A system for positioning and moving a movable first platform (11) relative to a fixed second platform (10), characterised by comprising a structure having at least six legs (12-17) of fixed length; each of said six legs (12-17) has a first end connected to said first platform (11) or to said second platform (10) via a ball joint (S1 -S6); a second end of each of said six legs (12-17) describes a predetermined trajectory fixed with respect to said first platform (11) or to said second platform (10); said trajectory enables the position and orientation of said first platform (11 ) to be completely controlled.

Description

PATIENT POSITIONING AND MOVING SYSTEM FOR
RADIOTHERAPY
DESCRIPTION
The present invention relates to a system for positioning and moving a patient for radiotherapy, and in particular a system for positioning and moving a movable first platform relative to a fixed second platform.

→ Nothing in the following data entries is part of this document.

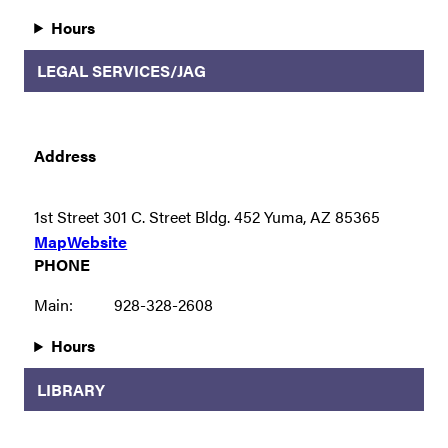
Hours
LEGAL SERVICES/JAG
Address
1st Street 301 C. Street Bldg. 452 Yuma, AZ 85365
Map
Website
PHONE
Main:
928-328-2608
Hours
LIBRARY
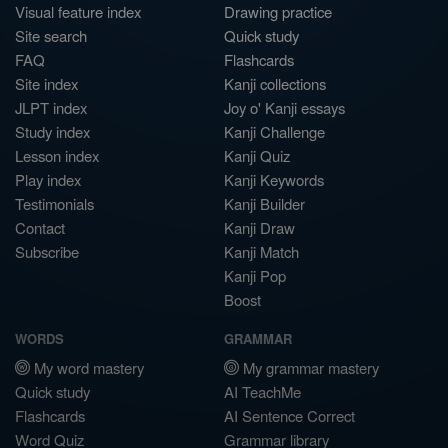
Visual feature index
Drawing practice
Site search
Quick study
FAQ
Flashcards
Site index
Kanji collections
JLPT index
Joy o' Kanji essays
Study index
Kanji Challenge
Lesson index
Kanji Quiz
Play index
Kanji Keywords
Testimonials
Kanji Builder
Contact
Kanji Draw
Subscribe
Kanji Match
Kanji Pop
Boost
WORDS
GRAMMAR
My word mastery
My grammar mastery
Quick study
AI TeachMe
Flashcards
AI Sentence Correct
Word Quiz
Grammar library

Ideal radiotherapy requires the treatment dose to be concentrated only and exclusively within the volume of the pathology; this result currently remains an objective still not completely achieved, but towards which all the different treatment techniques tend. In this respect, to achieve the ideal objective would signify the provision of a treatment station able to determine, foresee and then nullify all those movements of the pathology (for example those due to breathing) which are beyond its capacity to adapt the cross-section of the treatment beam to the shape of the volume to be treated. Radiosurgery using linear accelerators represents one of the currently most important solutions, with the result that this type' of unit is widespread within radiotherapy departments. The classic configuration of a radiotherapy treatment unit includes the presence of an accelerator and a bed for positioning the patient; the accelerator is able to generate a beam of particles and to concentrate them at a point known as the isocentre in addition to rotating about a horizontal axis while continuing to maintain the emission focus at the same point, known as the isocentre. In addition to this movement the bed on which the patient is positioned can be suitably positioned and orientated to prevent exposure of healthy tissues to too high radiation doses. Evolution from a radiotherapy treatment to a radiosurgery treatment requires the capacity to identify with great precision the position of the pathology to be treated, such as to enable the administered dose to be increased while concentrating it only on that part of the tissues which is to undergo the radiotherapy treatment, so preventing other tissues from being damaged by the treatment rays. To achieve this, well visible external markers are applied to the patient, including in image diagnostics, to be able to record the position prior to treatment.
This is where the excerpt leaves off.